Sen. Dan Sullivan (R-Alaska) echoed Bryan’s point, citing examples he has heard from constituents who have wanted to join the military or pursue a certain career path within the force, only to be denied after disclosing that they at one point had taken prescribed medicine for #depression.

“So … we’re telling young #Americans right now, if your dream is to be an #AirForce pilot, and you have #depression as a 16 year old #girl, you either need to not go get help, or if you did go get help and were prescribed drugs and then you apply to be an #AirForce pilot, you gotta lie,” Sullivan said. “I think that is so wrong. That’s happening right now.”

For years, the #AirForce took pilots and navigators diagnosed with Major #DepressiveDisorder off flight status and didn’t allow those on flying status to take common antidepressants.

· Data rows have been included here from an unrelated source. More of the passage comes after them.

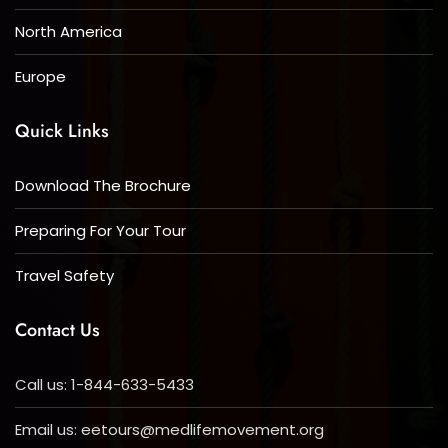
North America
Europe
Quick Links
Download The Brochure
Preparing For Your Tour
Travel Safety
Contact Us
Call us: 1-844-633-5433
Email us:
eetours@medlifemovement.org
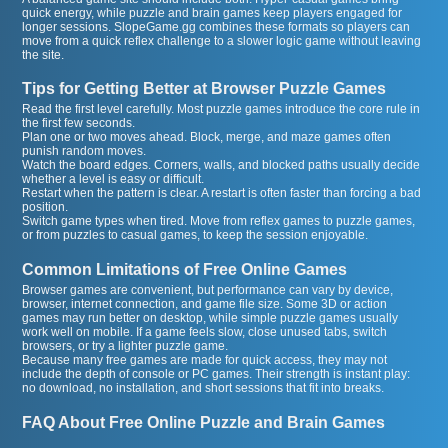
quick energy, while puzzle and brain games keep players engaged for
longer sessions. SlopeGame.gg combines these formats so players can
move from a quick reflex challenge to a slower logic game without leaving
the site.
Tips for Getting Better at Browser Puzzle Games
Read the first level carefully. Most puzzle games introduce the core rule in
the first few seconds.
Plan one or two moves ahead. Block, merge, and maze games often
punish random moves.
Watch the board edges. Corners, walls, and blocked paths usually decide
whether a level is easy or difficult.
Restart when the pattern is clear. A restart is often faster than forcing a bad
position.
Switch game types when tired. Move from reflex games to puzzle games,
or from puzzles to casual games, to keep the session enjoyable.
Common Limitations of Free Online Games
Browser games are convenient, but performance can vary by device,
browser, internet connection, and game file size. Some 3D or action
games may run better on desktop, while simple puzzle games usually
work well on mobile. If a game feels slow, close unused tabs, switch
browsers, or try a lighter puzzle game.
Because many free games are made for quick access, they may not
include the depth of console or PC games. Their strength is instant play:
no download, no installation, and short sessions that fit into breaks.
FAQ About Free Online Puzzle and Brain Games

That policy was modified in 2013 to allow Airmen to keep flying while on certain kinds of medication, but they still must apply for a waiver, and any diagnoses that last more than 60 days result in the Airman being taken off flight status.

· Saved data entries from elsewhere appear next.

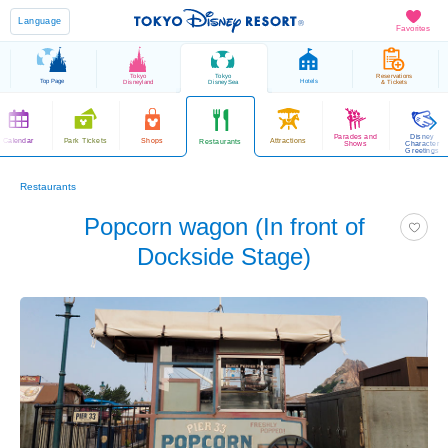
Language
Favorites
Tokyo
Tokyo
Reservations
Top Page
Hotels
Disneyland
DisneySea
& Tickets
Parades and
Disney
Calendar
Park Tickets
Shops
Attractions
Restaurants
Shows
Character
Greetings
Restaurants
Popcorn wagon (In front of
Dockside Stage)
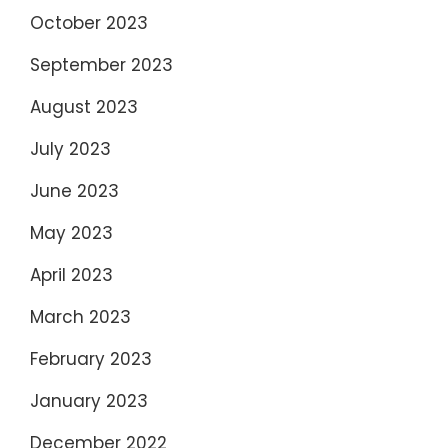
October 2023
September 2023
August 2023
July 2023
June 2023
May 2023
April 2023
March 2023
February 2023
January 2023
December 2022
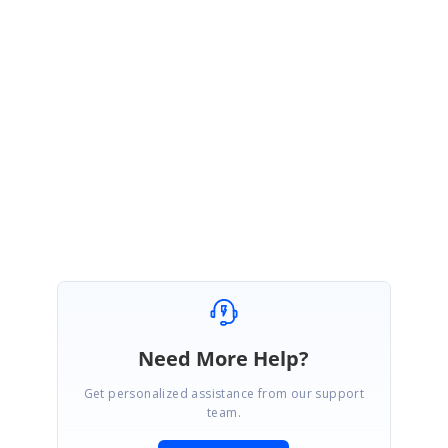
SG
Syncfusion Team
Suganya Gopinath
September 7, 2023 09:01 AM UTC
We are glad, please get back to us for further assistance when
needed.
We are marking this forum as closed.
Need More Help?
Get personalized assistance from our support
team.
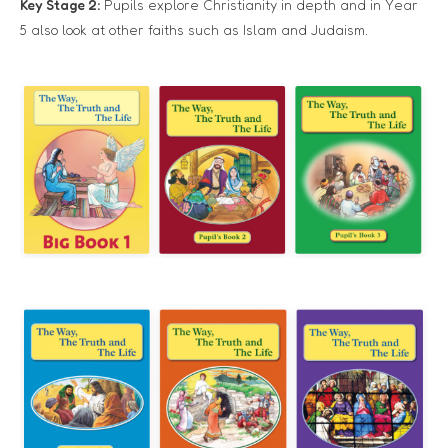
Key Stage 2:
Pupils explore Christianity in depth and in Year
5 also look at other faiths such as Islam and Judaism.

Sullivan’s example demonstrates “another sort of policy institutional barrier to the intended outcome and goal,” Bryan said. “We want, on the one hand, for people to seek out help and at the same time, we, in essence, punish them when they do so.

“There’s no amount of therapy and medication that’s going to solve that problem. This is where, looking at systemic change and reform, institutional policies and practice, that’s where we would need to be able to target in order to open up the pathway for these other ideal, potentially life-saving interventions.”

#James Donaldson notes:Welcome to the “next chapter” of my life… being a voice and an advocate for #mentalhealthawarenessandsuicideprevention, especially pertaining to our younger generation of students and student-athletes.Getting men to speak up and reach out for help and assistance is one of my passions. Us men need to not suffer in silence or drown our sorrows in alcohol, hang out at bars and strip joints, or get involved with drug use.Having gone through a recent bout of #depression and #suicidalthoughts myself, I realize now, that I can make a huge difference in the lives of so many by sharing my story, and by sharing various resources I come across as I work in this space.  #http://bit.ly/JamesMentalHealthArticleOrder your copy of James Donaldson's latest book,#CelebratingYourGiftofLife:From The Verge of Suicide to a Life of Purpose and Joy

http://www.celebratingyourgiftoflife.com

Dr. P. Murali Doraiswamy, a professor of psychiatry at Duke University’s school of medicine, added that the military is one of the few remaining institutions that punishes those who seek help in that way.

“We have more than three decades of experience now with antidepressants,” said Doraiswamy. “There’s no evidence whatsoever to indicate that it impairs performance. … If anything, it’s the reverse.”

Sullivan, who represents a state with one of the highest rates of #depression, said his office is working to address some of these institutional policies in the 2023 National Defense Authorization Act. Such moves, Bryan said, will do more to help service members’ lives than other #suicideprevention efforts.

“We do not need more awareness curriculum, more resilience trainings, more #suicideprevention briefings, more #suiciderisk screening,” Bryan said. “We need to eliminate or remove policies, procedures, and unwritten rules of thumb that degrade quality of life, that strain the #mentalhealthcare system, and increase the use of coercive and potentially harmful practices. #Suicideprevention doesn’t mean that everyone needs to be conducting suicide risk screenings and repeatedly imploring service members to go get #mentalhealthcare. Rather, it means we should be working everyday to create lives that are worth living.”